- Task item
Print the line containing "Argentina y Perú" and each line after it through the end of the material below, exactly as it appears, but skip the pictures.

*** Data to use Section Begins ***

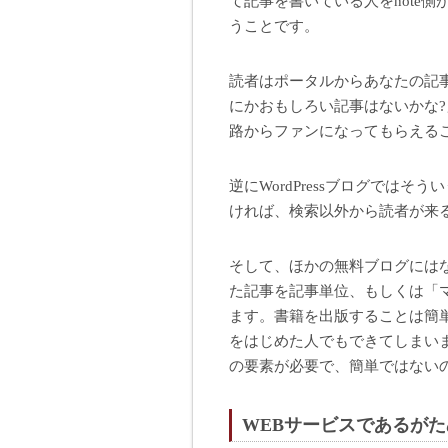
て記事を書いている人をnote
うことです。
読者はポータルからあなたの記
にかおもしろい記事はないかな
路からファンになってもらえる
逆にWordPressブログではそう
ければ、検索以外から読者が来
そして、ほかの無料ブログにはな
た記事を記事単位、もしくは「マ
ます。書籍を出版することは簡単に
をはじめた人でもできてしまい
の要素が必要で、簡単ではないの
WEBサービスであるが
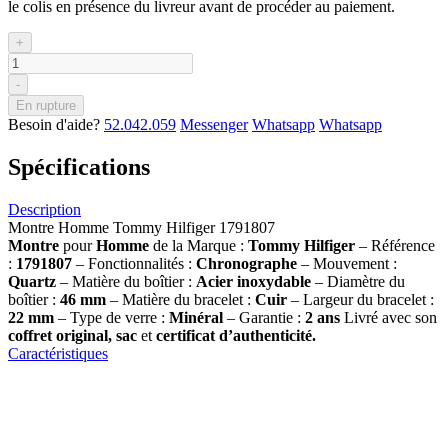
le colis en présence du livreur avant de procéder au paiement.
+
-
En rupture
Besoin d'aide?
52.042.059
Messenger
Whatsapp
Whatsapp
Spécifications
Description
Montre Homme Tommy Hilfiger 1791807
Montre
pour
Homme
de la Marque :
Tommy Hilfiger
– Référence
:
1791807
– Fonctionnalités :
Chronographe
– Mouvement :
Quartz
– Matière du boîtier :
Acier inoxydable
– Diamètre du
boîtier :
46 mm
– Matière du bracelet :
Cuir
– Largeur du bracelet :
22 mm
– Type de verre :
Minéral
– Garantie :
2 ans
Livré avec son
coffret original, sac
et
certificat d’authenticité.
Caractéristiques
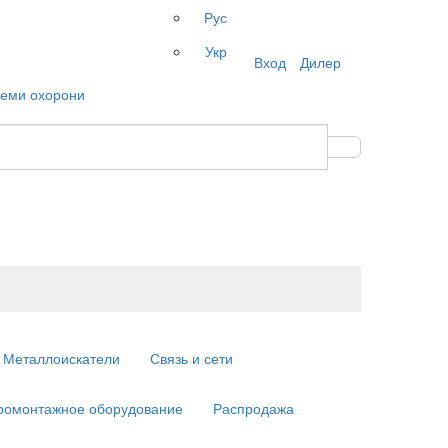
Рус
Укр
Вход
Дилер
Металлоискатели
Связь и сети
ромонтажное оборудование
Распродажа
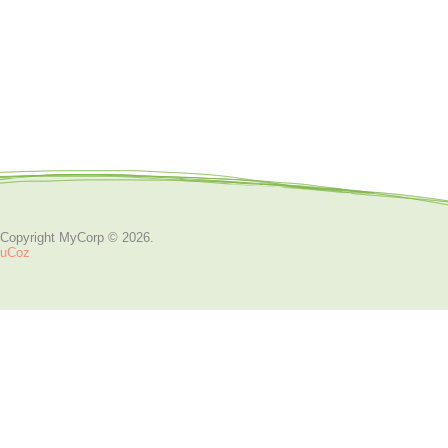
Copyright MyCorp © 2026
.
uCoz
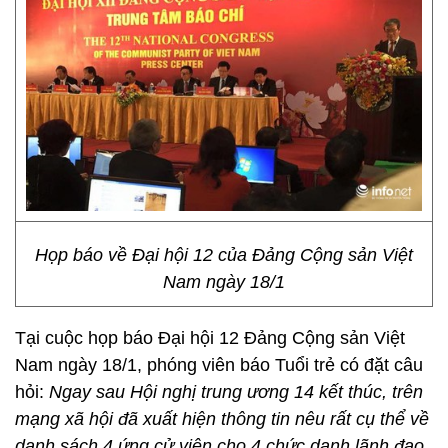
Họp báo về Đại hội 12 của Đảng Cộng sản Việt
Nam ngày 18/1
Tại cuộc họp báo Đại hội 12 Đảng Cộng sản Việt
Nam ngày 18/1, phóng viên báo Tuổi trẻ có đặt câu
hỏi:
Ngay sau Hội nghị trung ương 14 kết thúc, trên
mạng xã hội đã xuất hiện thông tin nêu rất cụ thể về
danh sách 4 ứng cử viên cho 4 chức danh lãnh đạo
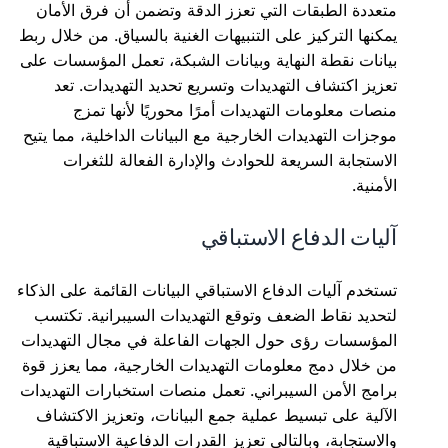
متعددة الطبقات التي تعزز الدقة وتضمن أن فرق الأمان
يمكنها التركيز على التنبيهات الغنية بالسياق. من خلال ربط
بيانات نقطة النهاية وبيانات الشبكة، تعمل المؤسسات على
تعزيز اكتشاف التهديدات وتسريع تحديد التهديدات. تعد
منصات معلومات التهديدات أمرًا محوريًا لأنها تمزج
موجزات التهديدات الخارجية مع البيانات الداخلية، مما يتيح
الاستجابة السريعة للحوادث والإدارة الفعالة للثغرات
الأمنية.
آليات الدفاع الاستباقي
تستخدم آليات الدفاع الاستباقي البيانات القائمة على الذكاء
لتحديد نقاط الضعف وتوقع التهديدات السيبرانية. تكتسب
المؤسسات رؤى حول الجهات الفاعلة في مجال التهديدات
من خلال دمج معلومات التهديدات الخارجية، مما يعزز قوة
برامج الأمن السيبراني. تعمل منصات استخبارات التهديدات
الآلية على تبسيط عملية جمع البيانات، وتعزيز الاكتشاف
والاستجابة، وبالتالي تعزيز القدرات الدفاعية الاستباقية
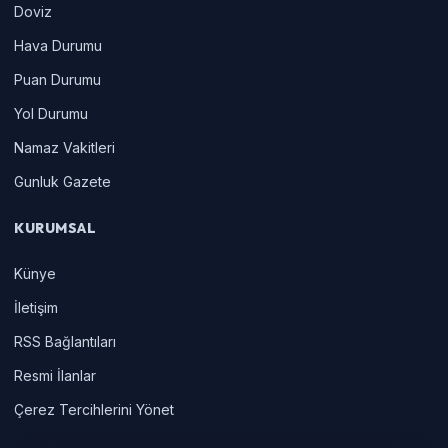
Doviz
Hava Durumu
Puan Durumu
Yol Durumu
Namaz Vakitleri
Gunluk Gazete
KURUMSAL
Künye
İletişim
RSS Bağlantıları
Resmi İlanlar
Çerez Tercihlerini Yönet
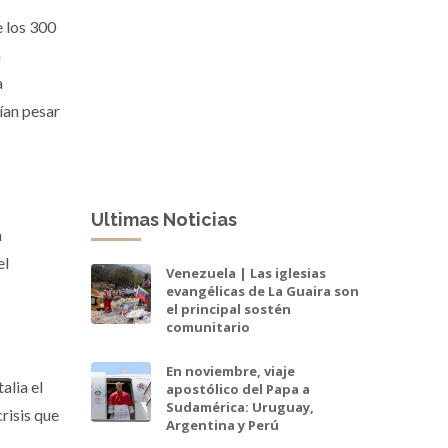
e los 300
a
a
ían pesar
Ultimas Noticias
n
el
Venezuela | Las iglesias
evangélicas de La Guaira son
el principal sostén
comunitario
En noviembre, viaje
alia el
apostólico del Papa a
Sudamérica: Uruguay,
crisis que
Argentina y Perú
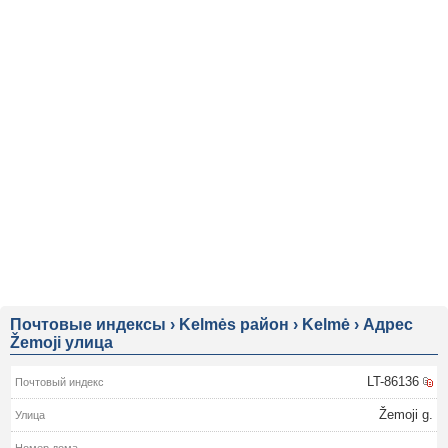
Почтовые индексы
›
Kelmės район
›
Kelmė
›
Адрес
Žemoji улица
LT-86136
Žemoji g.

*** Data to use Section Ends ***

- Answer section
Argentina y Perú
Почтовые индексы
›
Kelmės район
›
Kelmė
›
Адрес
Žemoji улица
LT-86136
Žemoji g.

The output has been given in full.